I have these two large pictures for sale at Gallery Heinzel’s upcoming Winter Show. Opens on the 9th Nov and runs until March 2020.
Three Views of The Bass Rock
The above painting has been over a year in the making. It glows and looks great in this frame with non-reflect art glass. The tiniest touch of gold leaf adds a very subtle beam and sparkle to each of the lighthouses. I’d liked to have kept this one for myself, but needs must!
Non-reflective glass allows more light and colour to bounce back from the picture rather than off the glass. This also means there’s no annoying reflections that prevent you seeing the picture properly. It’s very expensive but well worth the money and I’ll be using it more from now on.

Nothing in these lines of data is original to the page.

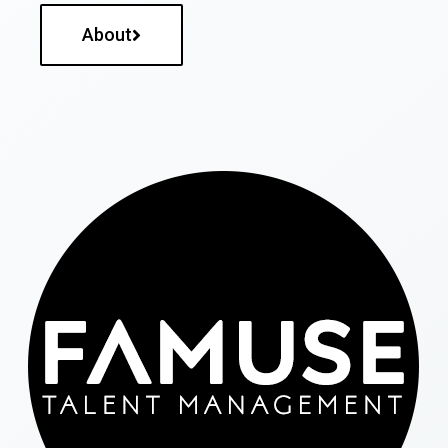
About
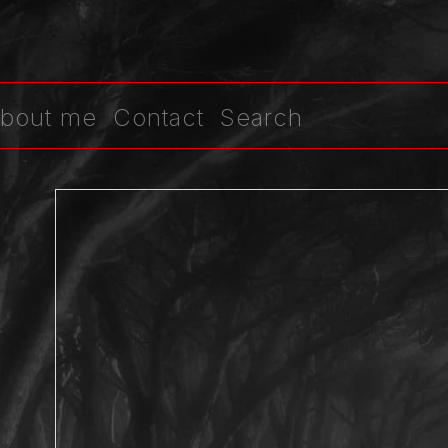
bout me
Contact
Search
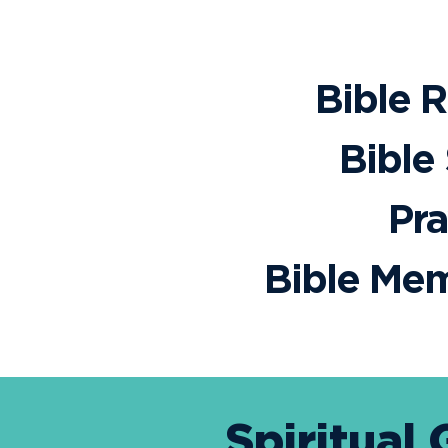
Bible 
Bible
Pra
Bible Mem
Spiritual 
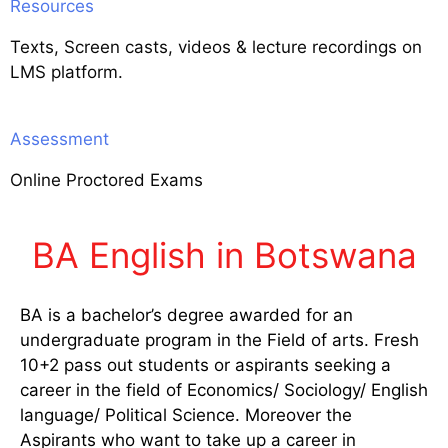
Resources
Texts, Screen casts, videos & lecture recordings on
LMS platform.
Assessment
Online Proctored Exams
BA English in Botswana
BA is a bachelor’s degree awarded for an
undergraduate program in the Field of arts. Fresh
10+2 pass out students or aspirants seeking a
career in the field of Economics/ Sociology/ English
language/ Political Science. Moreover the
Aspirants who want to take up a career in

This Harvest Moon etching is the 3rd variation I’ve made from a single copper plate. This edition is the result of a seemingly never-ending series of painful and time consuming trials with various ink colours (each pigment having its own peculiarities which can make or break a picture). I’m finally happy with this combination. Fellow printmakers have asked how I got the blackest ink and palest orange together without a gap or mixing the two. The simple answer is with great difficulty, as both colours are wiped onto (and off) the plate together for a single pressing. For every successful print two others went in the bin. This is by far the most difficult print I’ve ever made!
This is number 9/20 and is framed and available at the gallery, but there are more unframed copies available. I also have some Super Moons and only a very few Blue Moons left for sale. Contact Gallery Heinzel or myself directly if interested.
The show opens with a preview between 11-2pm at Gallery Heinzel this coming Saturday.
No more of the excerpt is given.